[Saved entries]
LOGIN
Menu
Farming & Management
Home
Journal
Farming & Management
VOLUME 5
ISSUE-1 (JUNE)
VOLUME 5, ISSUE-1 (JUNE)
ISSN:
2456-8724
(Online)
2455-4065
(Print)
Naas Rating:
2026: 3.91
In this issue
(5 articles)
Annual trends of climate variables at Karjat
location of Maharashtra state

...

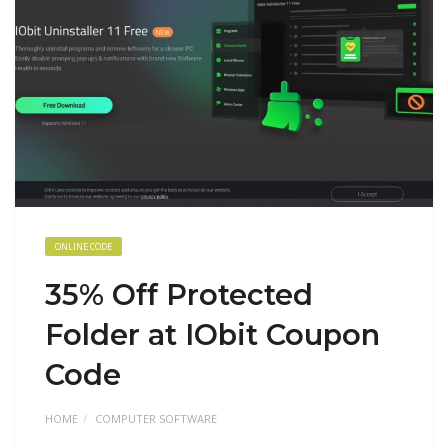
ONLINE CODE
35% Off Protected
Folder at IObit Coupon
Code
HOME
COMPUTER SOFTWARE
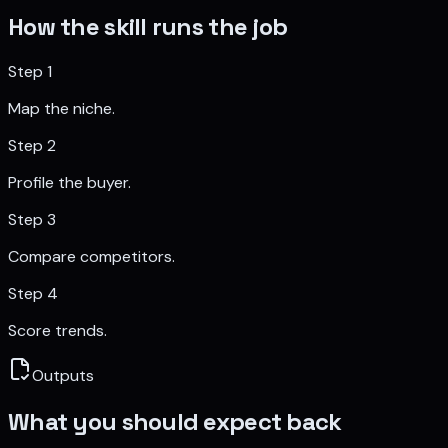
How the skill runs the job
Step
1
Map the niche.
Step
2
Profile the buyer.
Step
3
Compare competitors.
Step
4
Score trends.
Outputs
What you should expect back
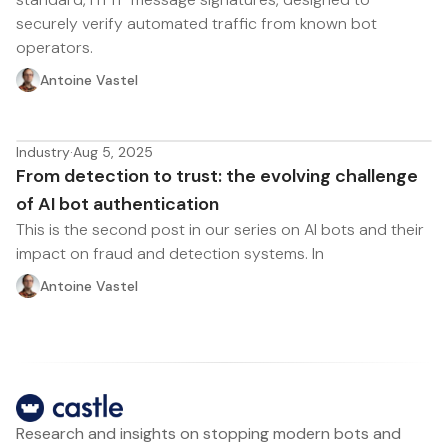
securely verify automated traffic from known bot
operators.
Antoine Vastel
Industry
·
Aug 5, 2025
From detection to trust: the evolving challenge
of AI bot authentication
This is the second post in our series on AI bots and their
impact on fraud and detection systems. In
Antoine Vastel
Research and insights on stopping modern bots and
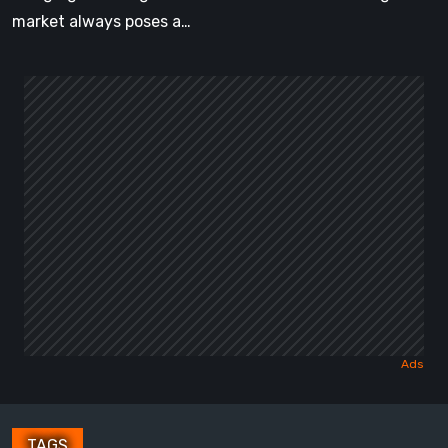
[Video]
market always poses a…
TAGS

==

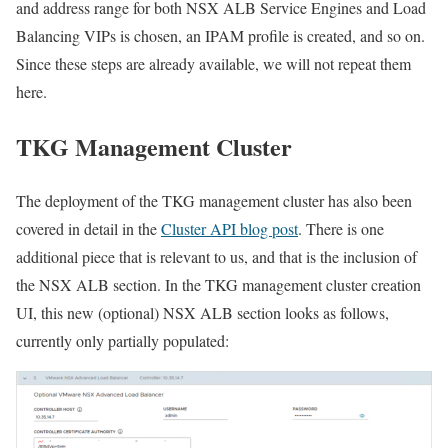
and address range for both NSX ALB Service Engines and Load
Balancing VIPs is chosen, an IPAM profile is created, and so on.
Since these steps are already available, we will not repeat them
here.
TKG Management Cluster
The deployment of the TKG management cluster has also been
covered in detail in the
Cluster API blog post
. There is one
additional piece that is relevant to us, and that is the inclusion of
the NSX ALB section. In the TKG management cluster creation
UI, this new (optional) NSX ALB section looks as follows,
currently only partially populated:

■ **Work instructions**: Taking the line with "In this issue" as the first and the line with "location of Maharashtra state" as the last, retype that stretch of the data above exactly, with no other lines.

■ **Expected answer**:
In this issue
(5 articles)
Annual trends of climate variables at Karjat
location of Maharashtra state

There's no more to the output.